Maria wiped her eyes with the back of her hand. Then she stood up and undid the buttons of the blue dress, letting it slide down her ankles. She put on the green garment and smoothed it over her hips. Then, after clipping her hair back, she left the room and went downstairs to her father's study.
-----
"A toast, then, gentlemen," Don Panchito said as he raised his glass.
The other three gentlemen in the study raised theirs in turn.
"You
have
spoken to your daughter about this, haven't you, Panchito?"
Don Simon, the eldest of the three men asked, a few minutes later.
"What if she refuses?" Simon's son, Emanuel, added.
"She will do as she is told," Maria's father replied.
The third guest, Señor Lucas Regalado, Simon's nephew and recently arrived from Europe, spoke up.
"I think what my uncle and cousin are trying to say, Don Panchito, is... will she give Emanuel children?"
A loving father would have taken umbrage at the younger man's forwardness. But Don Panchito did not answer. Instead, he walked to the large liquor cabinet in the study, bent down and looked through the bottles he kept in it.
"My servant woman tells me that my daughter's monthly flux is strong and very regular, sure signs that she will breed well. Have no reservations on that matter, Lucas, Maria will give your young cousin any number of children."
He straightened up, a bottle in hand, and turned to them.
"Another round, gentlemen?"
II
Emanuel entered the nursery just as the ancient clock in the hallway chimed the
orasyon
. He glanced at the open window in the room and saw that the sun had indeed set and the sky had darkened considerably. From the bottom of the stairs, he could hear the faint sounds of the women-folk gathering in the
sala
to pray the evening vespers, led no doubt, by his mother, Doña Cecilia. He snorted softly, he had grown cynical at the mundane yet unfaltering consistency of his mother's faith.
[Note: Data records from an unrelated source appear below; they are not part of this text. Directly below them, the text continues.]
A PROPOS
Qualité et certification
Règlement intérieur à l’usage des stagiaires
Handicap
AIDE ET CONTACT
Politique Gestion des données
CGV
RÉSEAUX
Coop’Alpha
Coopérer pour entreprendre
A sound drew his eyes to the middle of the room where his wife, Maria, sat in an old rocking chair, a tiny bundled figure in pink clasped to a naked breast. Her eyes were on the infant's face, a small smile on her lips as she hummed an old lullaby.
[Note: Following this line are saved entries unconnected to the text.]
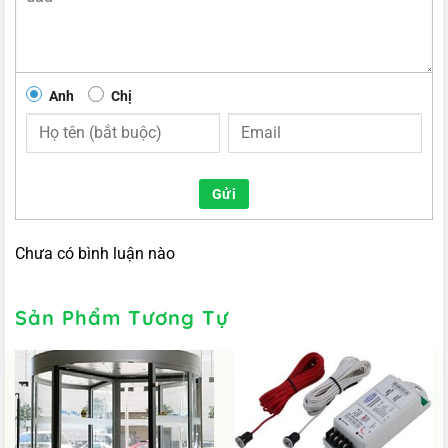
Anh
Chị
Gửi
Chưa có bình luận nào
Sản Phẩm Tương Tự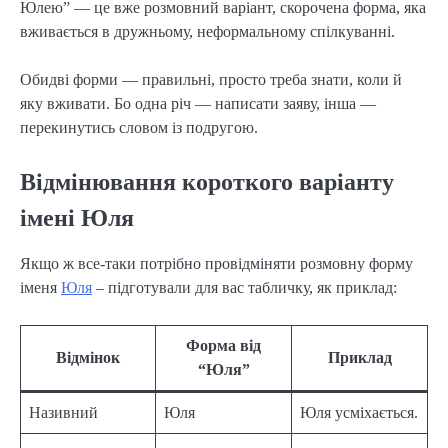
Юлею” — це вже розмовний варіант, скорочена форма, яка
вживається в дружньому, неформальному спілкуванні.
Обидві форми — правильні, просто треба знати, коли й
яку вживати. Бо одна річ — написати заяву, інша —
перекинутись словом із подругою.
Відмінювання короткого варіанту
імені Юля
Якщо ж все-таки потрібно провідміняти розмовну форму
іменя
Юля
– підготували для вас табличку, як приклад:
Форма від
Відмінок
Приклад
“Юля”
Називний
Юля
Юля усміхається.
The tune was vaguely familiar - perhaps he, too, once fell asleep to its melody when he was a baby - but the thought of his mother cradling him, much less, nursing him was ludicrous to Emanuel; Doña Cecilia may have been very religious, but she had never been a warm and caring soul. She was mildly devoted to his father, Simon, but her greatest passion was reserved for the saints and martyrs whose images could be found all over the house. Simon did not seem to mind - Emanuel's father was a surprisingly dutiful husband.
Perhaps it was just a façade, the young man thought, and there was actually a sensitive and sensual woman underneath the litany of prayers. Emanuel laughed at the absurdity of his thoughts.
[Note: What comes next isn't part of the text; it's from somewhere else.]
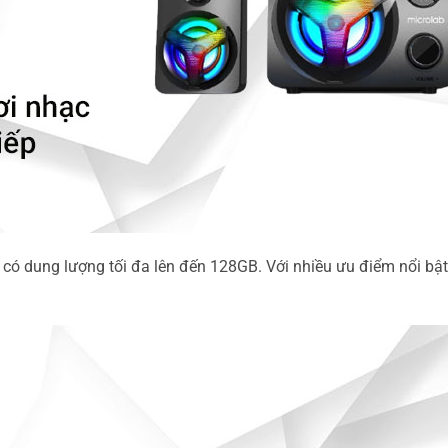
 có dung lượng tối đa lên đến 128GB. Với nhiều ưu điểm nổi bật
Maria became aware of her husband's presence, she gently but quickly pulled her nipple from her daughter's mouth, the babe made a few mewling sounds but already replete, she soon stopped. A soundless yawn escaped from the tiny lips.
Maria stood up and laid her in the small crib beside the rocker. Then she hurriedly pulled her blouse up to cover herself and turned to face her husband, the tenderness in her eyes only a few moments ago now gone, replaced by a fear she could not hide.
Emanuel bowed his head slightly, his eyes on the bodice of Maria's white blouse. Then he walked towards the crib and gazed at his sleeping daughter. He reached out and touched the baby's cheek with the back of his hand. He gently caressed its softness. Then he suddenly whipped the same hand around, to catch his wife's arm as she tried to walk past him.
"So eager to get to the bedroom, Maria? I am flattered," he said with a smile that did not reach his eyes.
"I was hoping to join in the evening prayers, Manuel," Maria whispered.